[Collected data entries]
______________________________

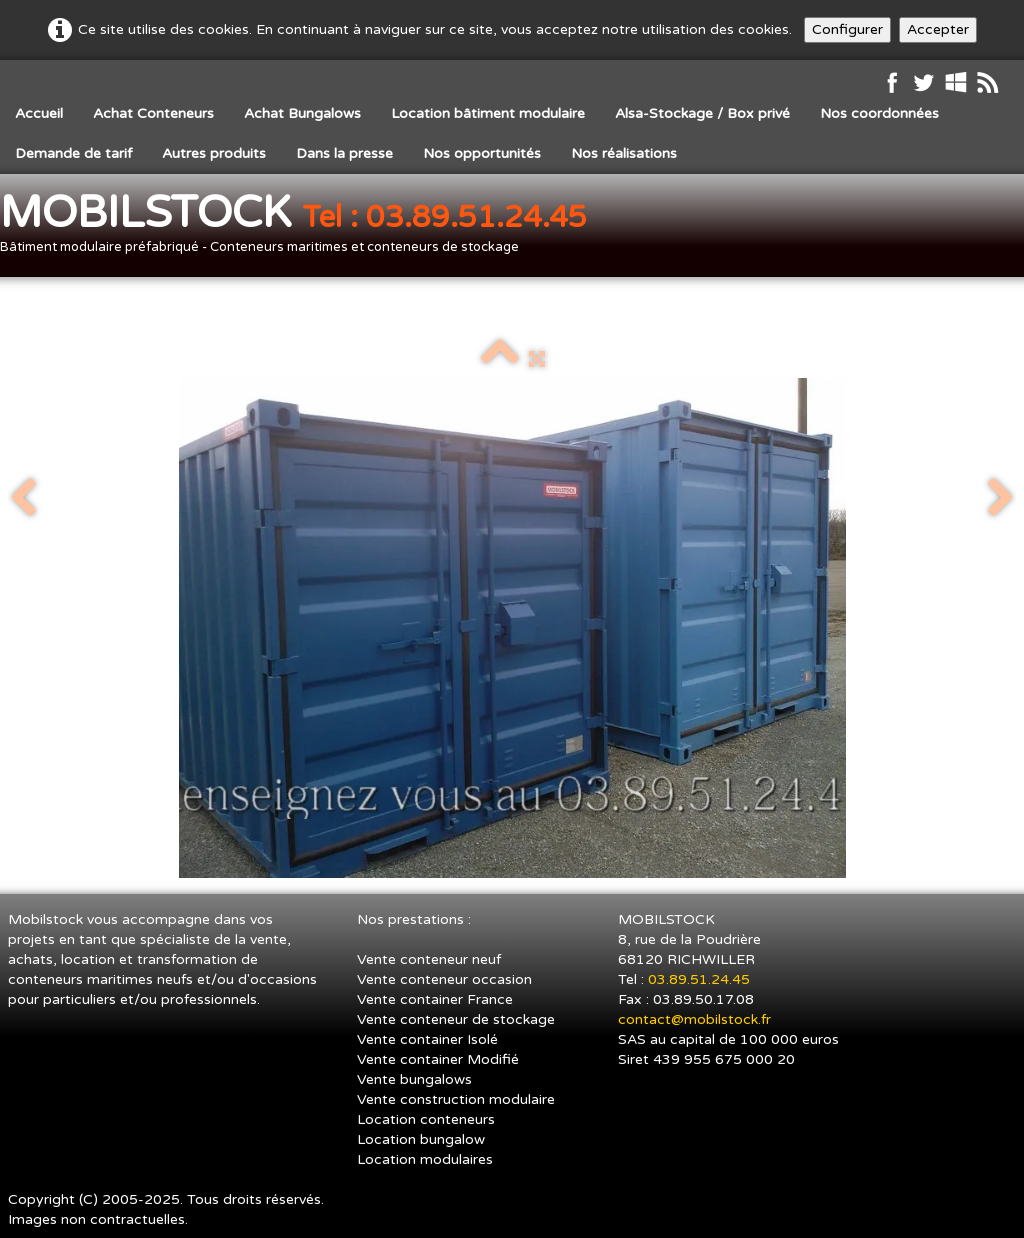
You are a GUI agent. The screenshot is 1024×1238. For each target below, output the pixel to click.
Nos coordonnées (879, 113)
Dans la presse (344, 153)
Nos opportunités (482, 153)
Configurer (847, 29)
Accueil (39, 113)
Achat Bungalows (302, 113)
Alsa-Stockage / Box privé (702, 113)
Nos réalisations (624, 153)
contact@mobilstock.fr (694, 1019)
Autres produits (214, 153)
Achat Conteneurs (153, 113)
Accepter (938, 29)
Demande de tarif (73, 153)
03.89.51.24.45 (701, 979)
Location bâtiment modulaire (488, 113)
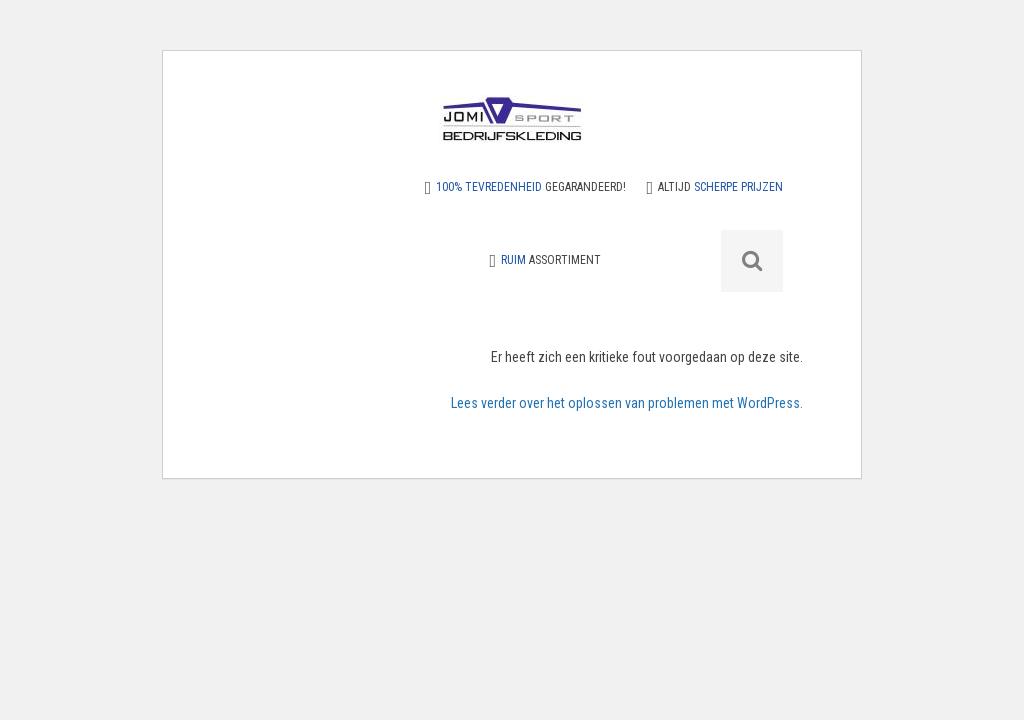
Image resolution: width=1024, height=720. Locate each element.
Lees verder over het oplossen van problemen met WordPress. (627, 403)
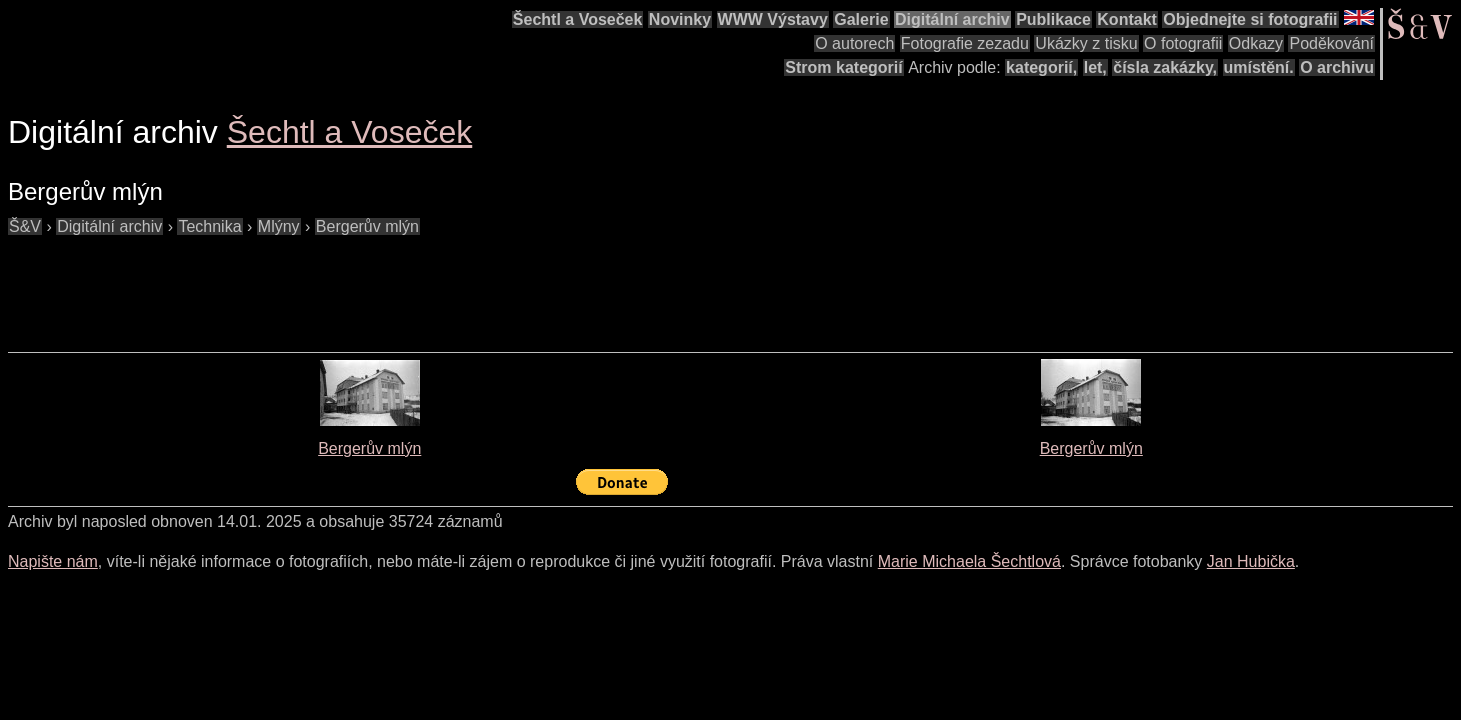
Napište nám (53, 561)
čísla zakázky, (1165, 67)
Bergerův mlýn (369, 448)
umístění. (1259, 67)
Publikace (1053, 19)
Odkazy (1256, 43)
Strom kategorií (843, 67)
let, (1095, 67)
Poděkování (1331, 43)
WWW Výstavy (773, 19)
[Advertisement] (372, 284)
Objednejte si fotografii (1250, 19)
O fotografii (1183, 43)
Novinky (680, 19)
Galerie (861, 19)
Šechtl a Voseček (578, 19)
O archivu (1337, 67)
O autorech (854, 43)
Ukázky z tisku (1086, 43)
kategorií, (1041, 67)
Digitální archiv (952, 19)
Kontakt (1127, 19)
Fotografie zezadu (965, 43)
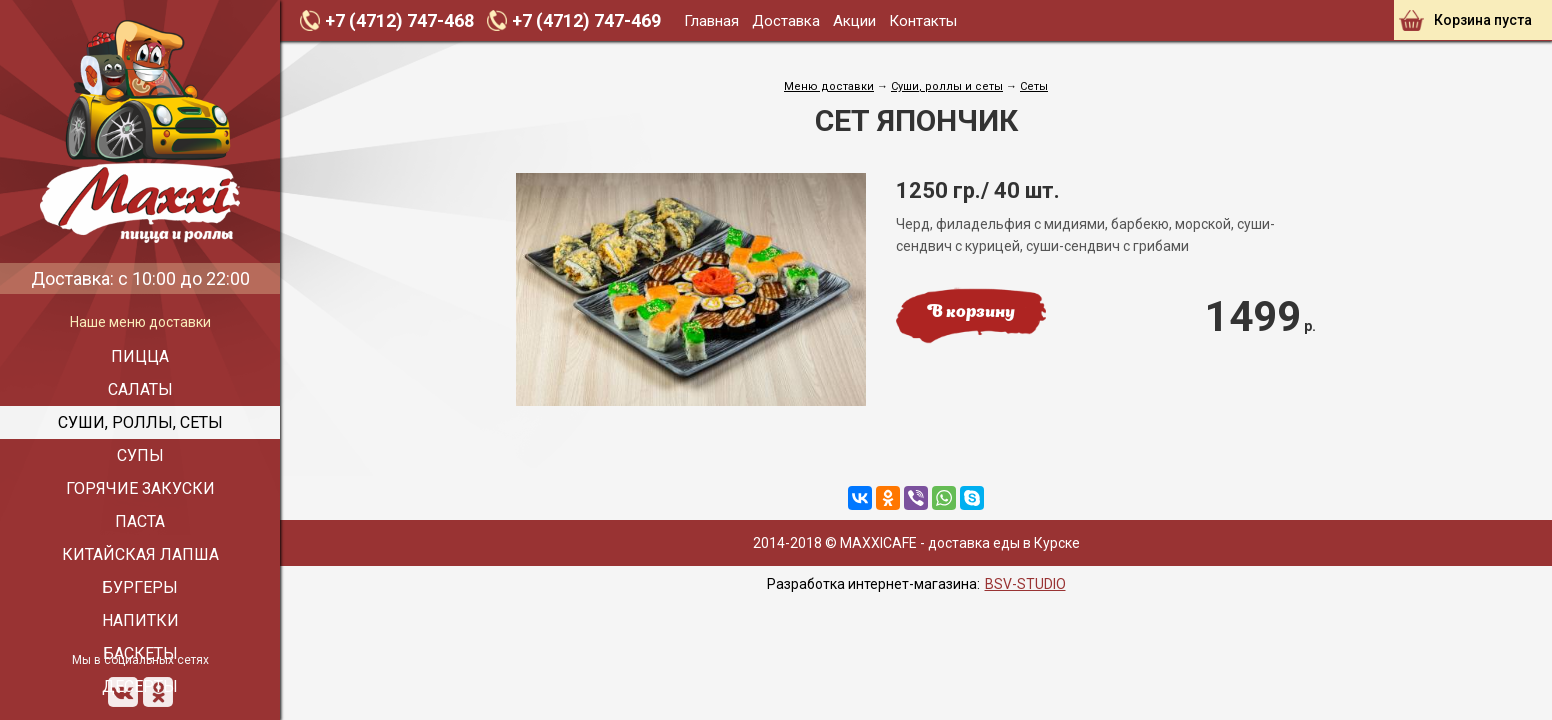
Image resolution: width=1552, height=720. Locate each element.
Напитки (140, 620)
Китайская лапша (140, 554)
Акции (854, 21)
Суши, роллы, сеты (140, 422)
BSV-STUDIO (1025, 584)
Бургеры (140, 587)
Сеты (1034, 86)
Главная (711, 21)
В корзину (971, 313)
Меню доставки (829, 86)
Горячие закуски (140, 488)
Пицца (140, 356)
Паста (140, 521)
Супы (140, 455)
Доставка (786, 21)
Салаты (140, 389)
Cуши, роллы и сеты (947, 86)
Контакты (923, 21)
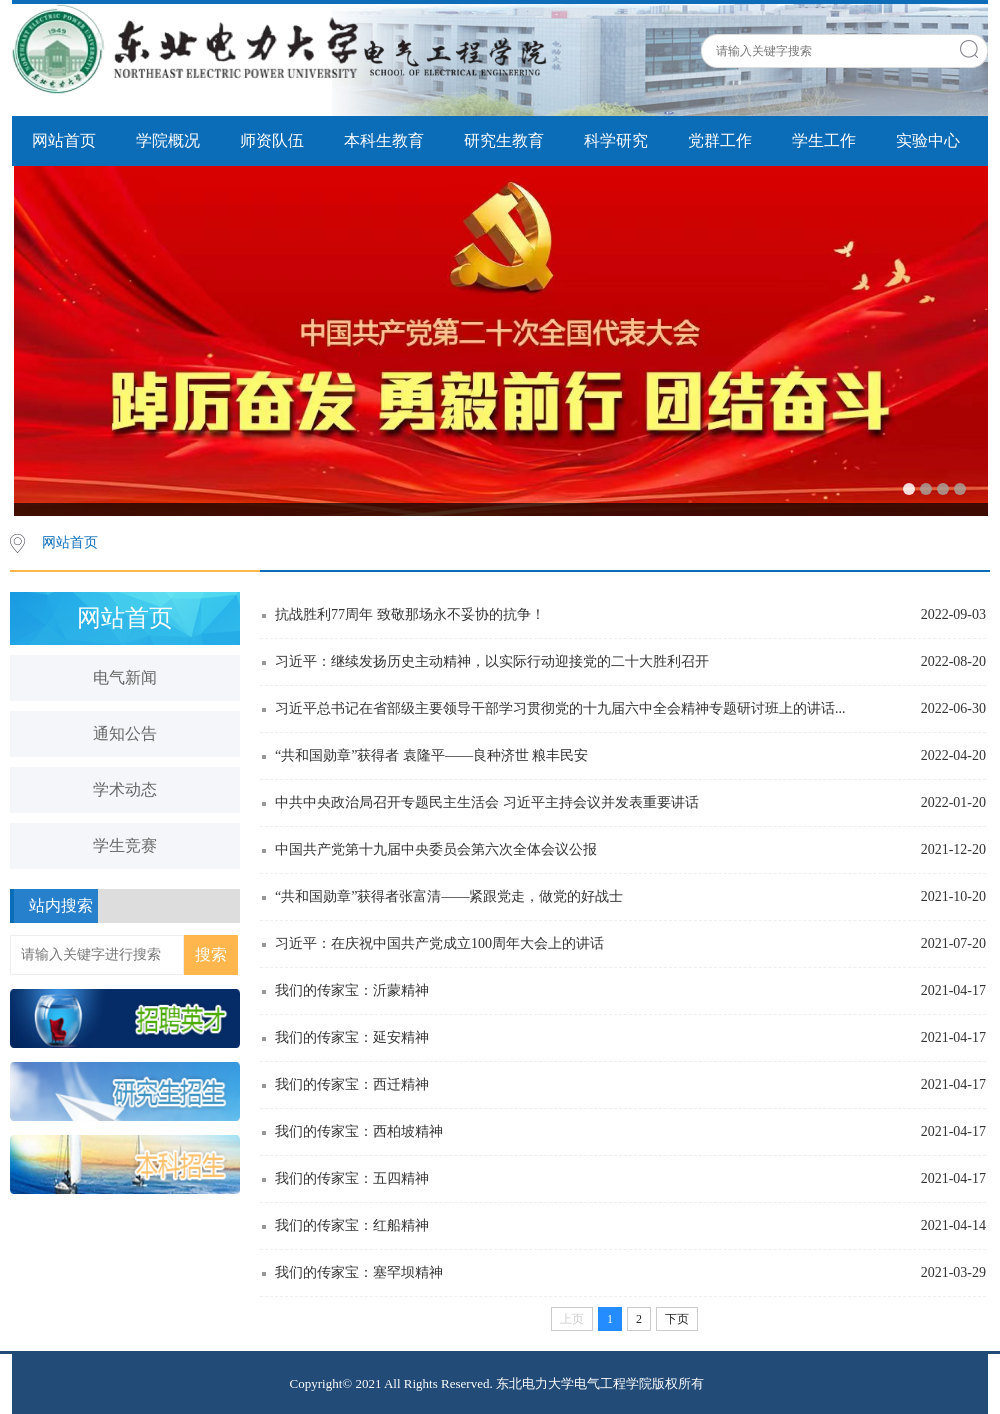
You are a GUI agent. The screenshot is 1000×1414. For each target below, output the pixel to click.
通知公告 (125, 733)
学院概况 (168, 140)
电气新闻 (125, 677)
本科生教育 (384, 140)
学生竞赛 (125, 845)
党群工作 (720, 140)
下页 (677, 1319)
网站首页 (64, 140)
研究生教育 (504, 140)
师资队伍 (272, 140)
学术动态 (125, 789)
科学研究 (616, 140)
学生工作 (824, 140)
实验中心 (928, 140)
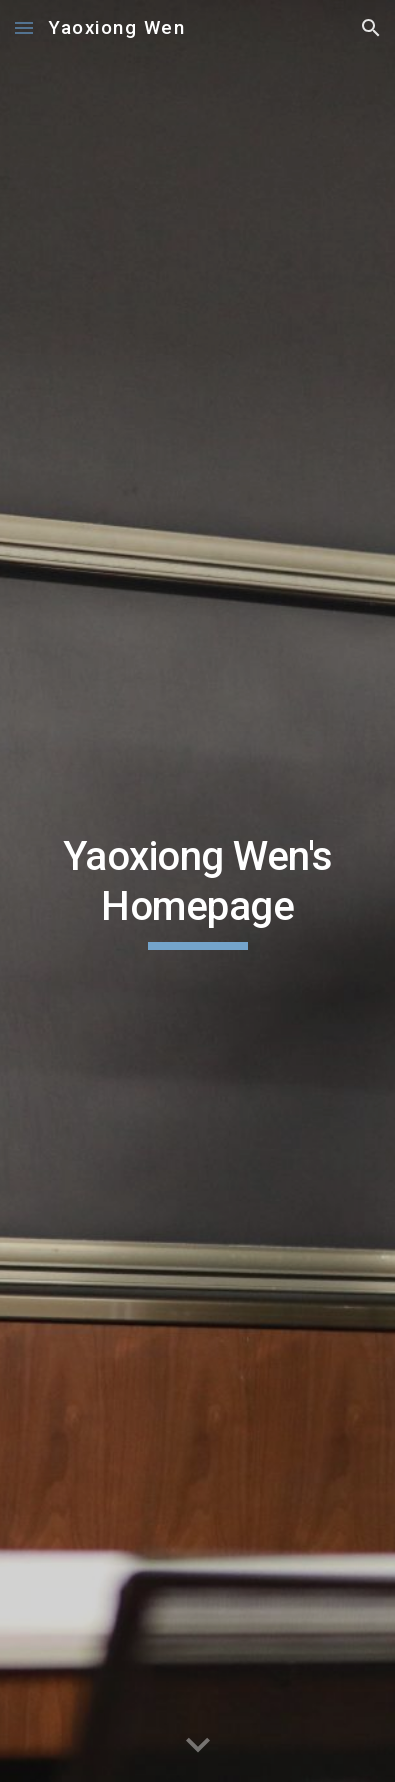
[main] (197, 891)
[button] (24, 27)
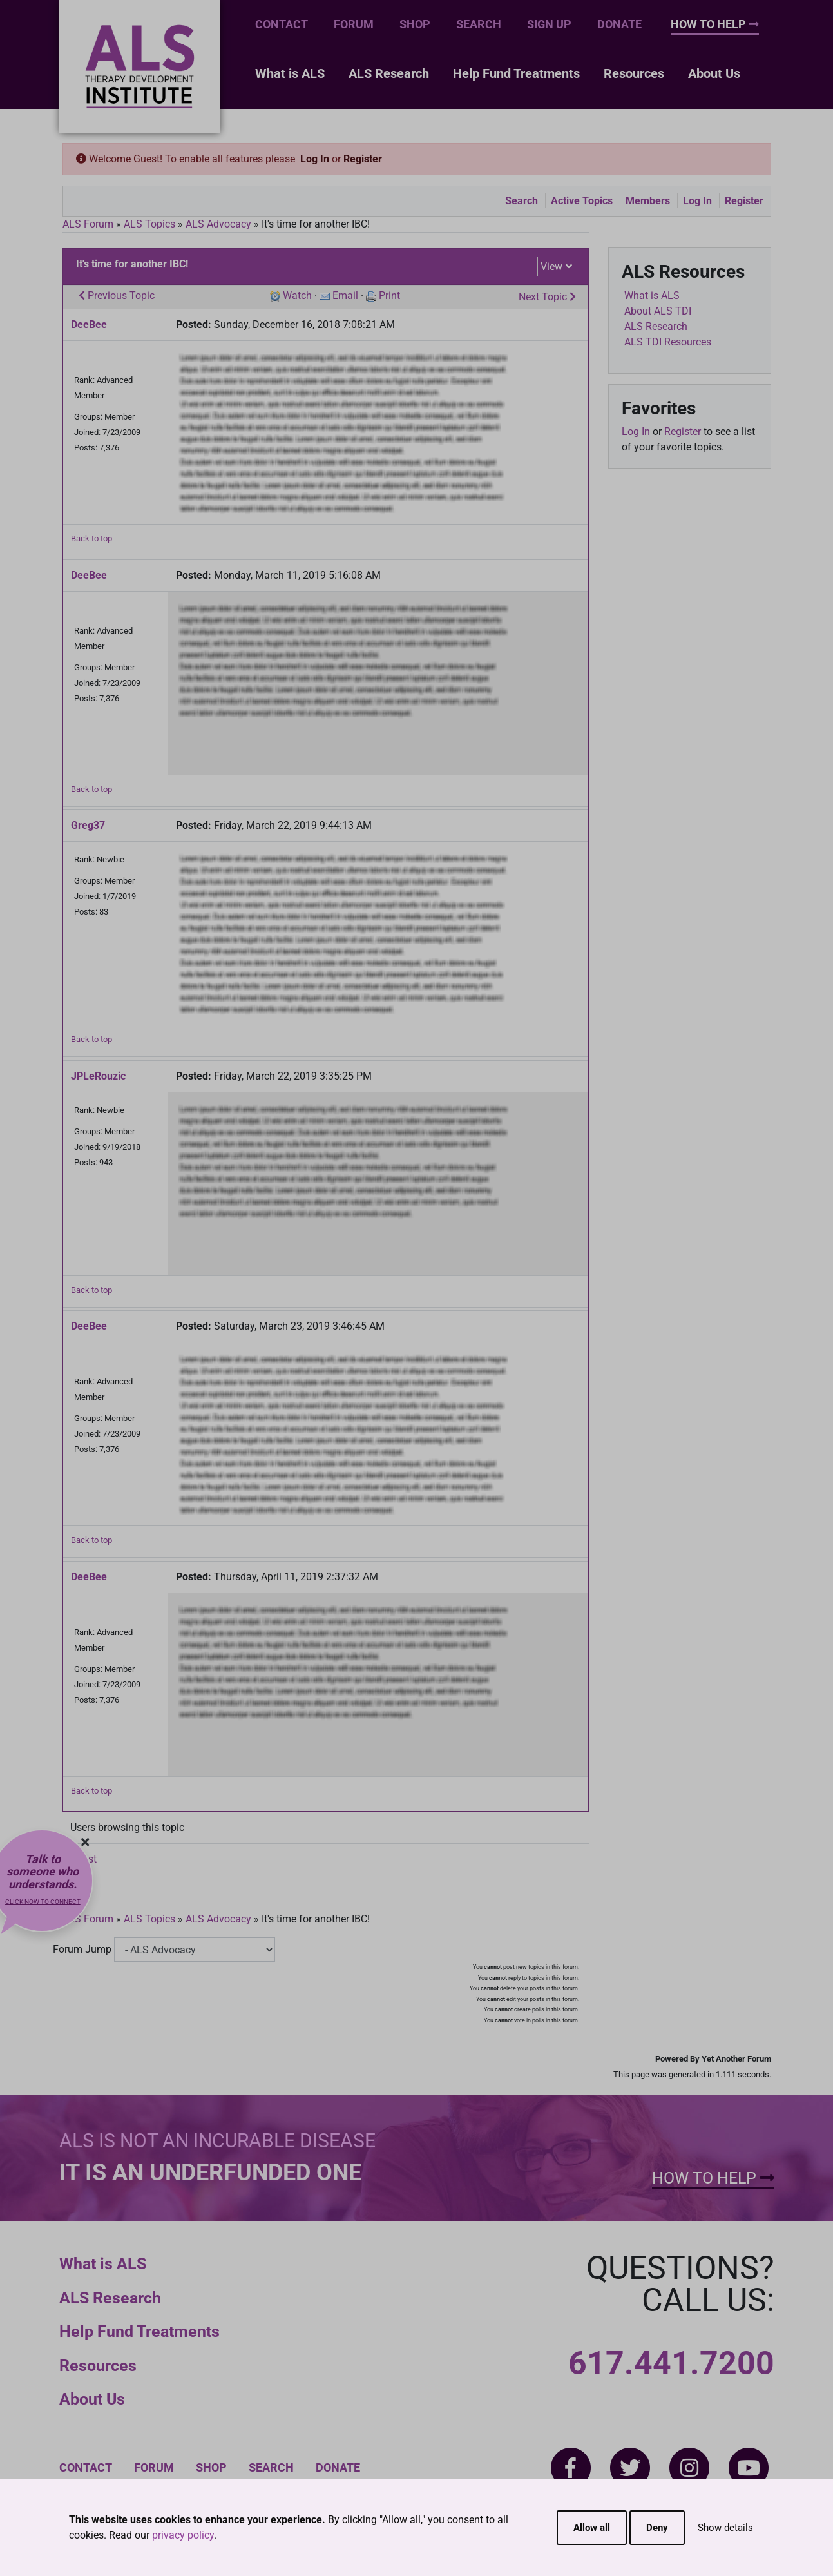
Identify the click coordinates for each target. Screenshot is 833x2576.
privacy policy (183, 2535)
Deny (657, 2527)
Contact (281, 24)
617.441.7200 (671, 2363)
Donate (619, 24)
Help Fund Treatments (516, 73)
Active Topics (582, 201)
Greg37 (88, 825)
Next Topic (547, 297)
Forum (354, 24)
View (551, 266)
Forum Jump (82, 1949)
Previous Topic (117, 295)
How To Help (715, 24)
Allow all (591, 2527)
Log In (314, 159)
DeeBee (89, 324)
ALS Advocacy (218, 224)
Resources (634, 73)
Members (648, 201)
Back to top (91, 538)
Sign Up (549, 24)
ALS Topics (149, 224)
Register (362, 159)
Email (345, 295)
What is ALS (290, 73)
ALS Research (389, 73)
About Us (714, 73)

______________________________

Although the records contain pictures, the copy should hold only their text, reproduced exactly.

You are a GUI agent. The screenshot is 1024×1238. For each target below, output the pixel to click.
Nos coordonnées (879, 113)
Dans la presse (344, 153)
Nos opportunités (482, 153)
Configurer (847, 29)
Accueil (39, 113)
Achat Bungalows (302, 113)
Alsa-Stockage / Box privé (702, 113)
Nos réalisations (624, 153)
contact@mobilstock.fr (694, 1019)
Autres produits (214, 153)
Achat Conteneurs (153, 113)
Accepter (938, 29)
Demande de tarif (73, 153)
03.89.51.24.45 (701, 979)
Location bâtiment modulaire (488, 113)
Image resolution: width=1024, height=720. Locate each element.
Lees verder over het oplossen van problemen met WordPress. (627, 403)
Napište nám (53, 561)
čísla zakázky, (1165, 67)
Bergerův mlýn (369, 448)
umístění. (1259, 67)
Publikace (1053, 19)
Odkazy (1256, 43)
Strom kategorií (843, 67)
let, (1095, 67)
Poděkování (1331, 43)
WWW Výstavy (773, 19)
[Advertisement] (372, 284)
Objednejte si fotografii (1250, 19)
O fotografii (1183, 43)
Novinky (680, 19)
Galerie (861, 19)
Šechtl a Voseček (578, 19)
O archivu (1337, 67)
O autorech (854, 43)
Ukázky z tisku (1086, 43)
kategorií, (1041, 67)
Digitální archiv (952, 19)
Kontakt (1127, 19)
Fotografie zezadu (965, 43)
Image resolution: width=1552, height=720. Locate each element.
Напитки (140, 620)
Китайская лапша (140, 554)
Акции (854, 21)
Суши, роллы, сеты (140, 422)
BSV-STUDIO (1025, 584)
Бургеры (140, 587)
Сеты (1034, 86)
Главная (711, 21)
В корзину (971, 313)
Меню доставки (829, 86)
Горячие закуски (140, 488)
Пицца (140, 356)
Паста (140, 521)
Супы (140, 455)
Доставка (786, 21)
Салаты (140, 389)
Cуши, роллы и сеты (947, 86)
Контакты (923, 21)
You are a GUI agent. The screenshot is 1000×1414. For each target below, output the pixel to click.
通知公告 (125, 733)
学院概况 (168, 140)
电气新闻 (125, 677)
本科生教育 (384, 140)
学生竞赛 (125, 845)
党群工作 (720, 140)
下页 (677, 1319)
网站首页 (64, 140)
研究生教育 (504, 140)
师资队伍 (272, 140)
学术动态 (125, 789)
科学研究 (616, 140)
学生工作 (824, 140)
实验中心 (928, 140)
[main] (197, 891)
[button] (24, 27)
Identify the click coordinates for each target. Screenshot is 833x2576.
privacy policy (183, 2535)
Deny (657, 2527)
Contact (281, 24)
617.441.7200 (671, 2363)
Donate (619, 24)
Help Fund Treatments (516, 73)
Active Topics (582, 201)
Greg37 (88, 825)
Next Topic (547, 297)
Forum (354, 24)
View (551, 266)
Forum Jump (82, 1949)
Previous Topic (117, 295)
How To Help (715, 24)
Allow all (591, 2527)
Log In (314, 159)
DeeBee (89, 324)
ALS Advocacy (218, 224)
Resources (634, 73)
Members (648, 201)
Back to top (91, 538)
Sign Up (549, 24)
ALS Topics (149, 224)
Register (362, 159)
Email (345, 295)
What is ALS (290, 73)
ALS Research (389, 73)
About Us (714, 73)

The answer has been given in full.